Instructions for the task –
What lines of the listing include the string "védelemmel"? Show them all.

__________________________________________________

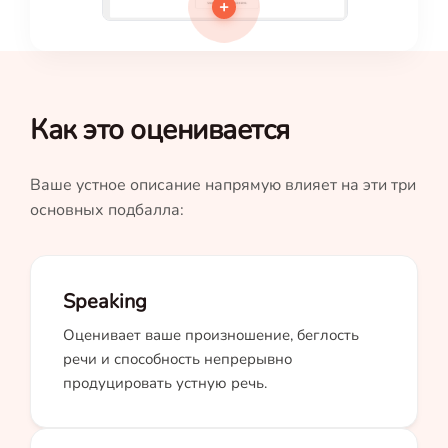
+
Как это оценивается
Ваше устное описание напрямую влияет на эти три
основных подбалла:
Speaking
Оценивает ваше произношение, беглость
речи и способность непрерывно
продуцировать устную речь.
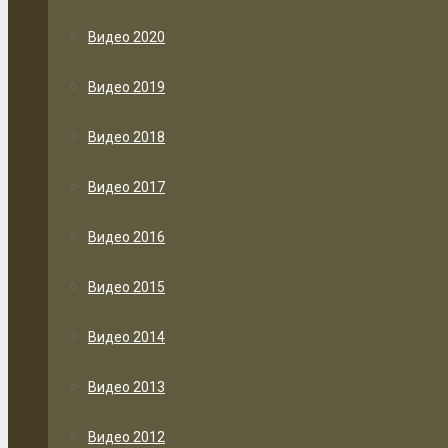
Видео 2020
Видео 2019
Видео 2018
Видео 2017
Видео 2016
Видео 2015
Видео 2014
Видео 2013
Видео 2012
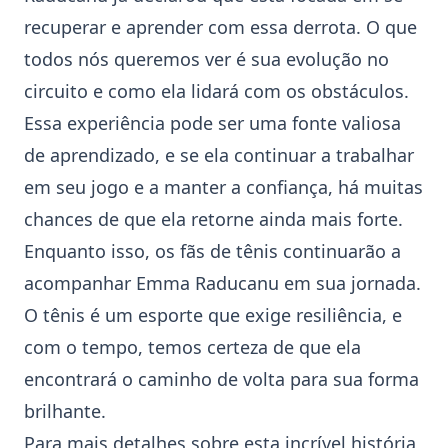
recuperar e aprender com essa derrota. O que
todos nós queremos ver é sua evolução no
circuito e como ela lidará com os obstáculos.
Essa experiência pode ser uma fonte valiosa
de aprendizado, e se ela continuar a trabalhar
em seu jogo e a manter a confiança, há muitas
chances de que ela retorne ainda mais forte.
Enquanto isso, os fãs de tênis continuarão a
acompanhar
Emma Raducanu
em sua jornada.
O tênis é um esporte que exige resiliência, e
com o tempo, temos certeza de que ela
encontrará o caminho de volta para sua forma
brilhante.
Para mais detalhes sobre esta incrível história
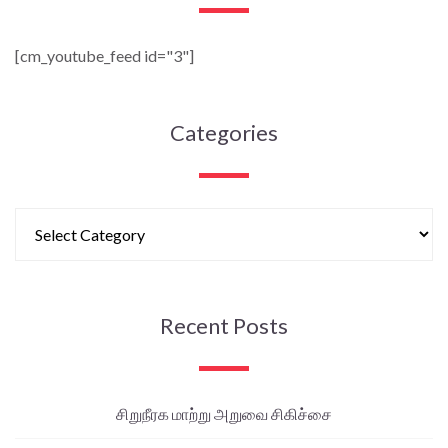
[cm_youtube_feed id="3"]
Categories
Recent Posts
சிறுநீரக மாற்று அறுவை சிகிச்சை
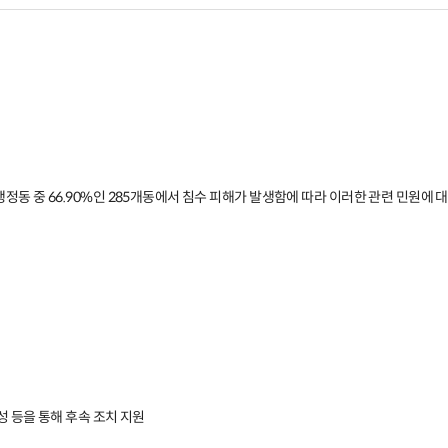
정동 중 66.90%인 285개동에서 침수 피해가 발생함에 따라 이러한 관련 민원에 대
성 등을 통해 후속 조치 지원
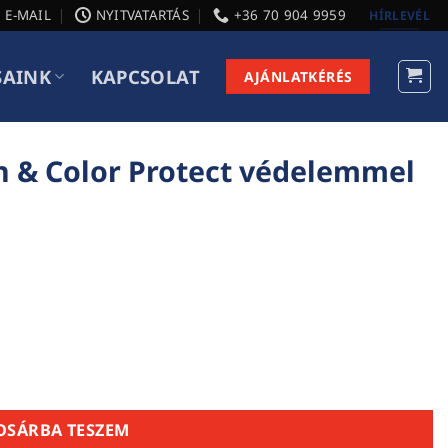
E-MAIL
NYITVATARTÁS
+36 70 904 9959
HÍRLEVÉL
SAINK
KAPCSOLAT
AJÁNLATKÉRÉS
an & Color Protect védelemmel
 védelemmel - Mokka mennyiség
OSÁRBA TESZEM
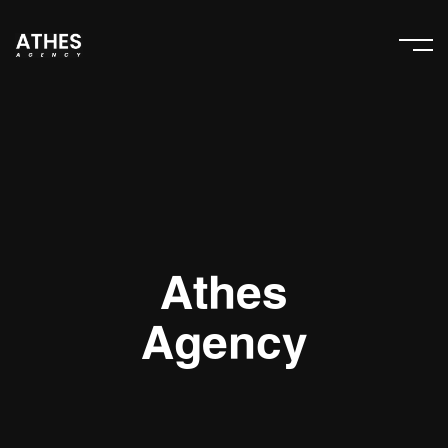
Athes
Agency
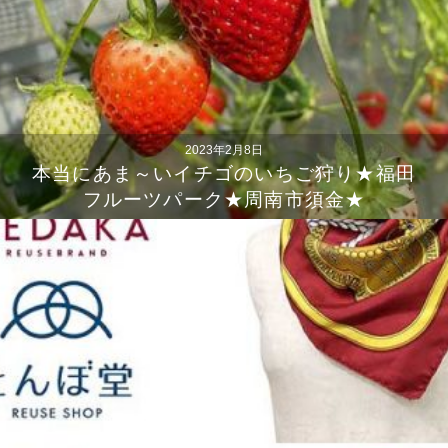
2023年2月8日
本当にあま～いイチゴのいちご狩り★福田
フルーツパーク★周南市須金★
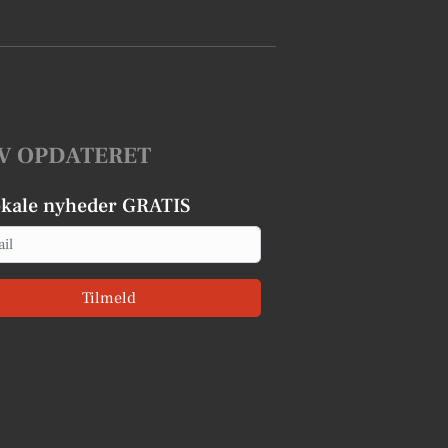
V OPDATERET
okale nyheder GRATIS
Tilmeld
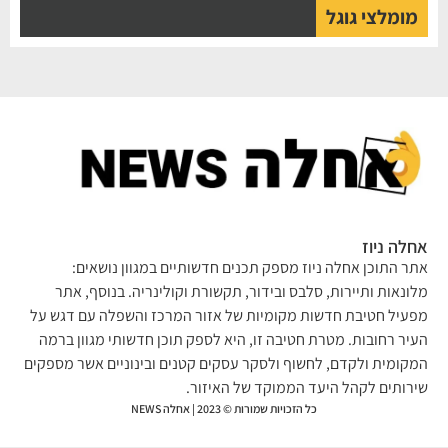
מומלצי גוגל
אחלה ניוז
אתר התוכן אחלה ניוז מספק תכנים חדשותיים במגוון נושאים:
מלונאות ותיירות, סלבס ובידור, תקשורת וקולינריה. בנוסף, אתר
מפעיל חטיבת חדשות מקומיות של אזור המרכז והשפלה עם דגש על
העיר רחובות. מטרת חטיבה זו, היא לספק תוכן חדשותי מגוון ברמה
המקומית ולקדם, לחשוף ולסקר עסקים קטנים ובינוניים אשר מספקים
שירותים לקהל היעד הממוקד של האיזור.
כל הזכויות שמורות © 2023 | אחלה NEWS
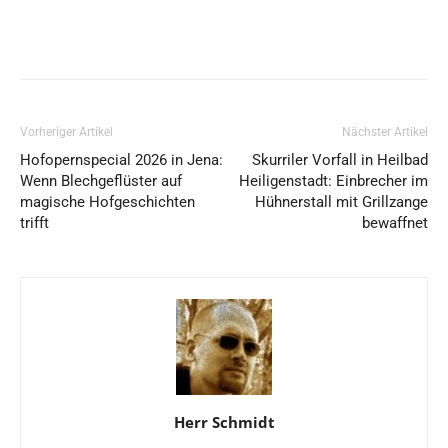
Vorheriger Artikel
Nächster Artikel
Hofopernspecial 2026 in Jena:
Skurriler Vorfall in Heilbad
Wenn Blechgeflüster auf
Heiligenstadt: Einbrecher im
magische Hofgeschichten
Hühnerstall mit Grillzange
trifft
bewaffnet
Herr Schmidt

__________________________________________________

Response –
an & Color Protect védelemmel
 védelemmel - Mokka mennyiség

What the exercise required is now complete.